#### EXERCISE DETAILS:
Give back the records in full, with every line exactly as it was.

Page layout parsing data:

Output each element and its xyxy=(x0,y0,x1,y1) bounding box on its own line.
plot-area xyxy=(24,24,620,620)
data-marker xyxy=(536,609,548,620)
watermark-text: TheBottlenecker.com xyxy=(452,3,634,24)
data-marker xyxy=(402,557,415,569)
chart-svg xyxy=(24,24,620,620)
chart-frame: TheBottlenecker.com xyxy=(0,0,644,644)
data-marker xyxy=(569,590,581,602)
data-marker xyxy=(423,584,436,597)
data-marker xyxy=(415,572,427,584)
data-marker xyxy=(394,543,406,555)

#### YOUR SOLUTION:
Output each element and its xyxy=(x0,y0,x1,y1) bounding box on its own line.
plot-area xyxy=(24,24,620,620)
data-marker xyxy=(536,609,548,620)
watermark-text: TheBottlenecker.com xyxy=(452,3,634,24)
data-marker xyxy=(402,557,415,569)
chart-svg xyxy=(24,24,620,620)
chart-frame: TheBottlenecker.com xyxy=(0,0,644,644)
data-marker xyxy=(569,590,581,602)
data-marker xyxy=(423,584,436,597)
data-marker xyxy=(415,572,427,584)
data-marker xyxy=(394,543,406,555)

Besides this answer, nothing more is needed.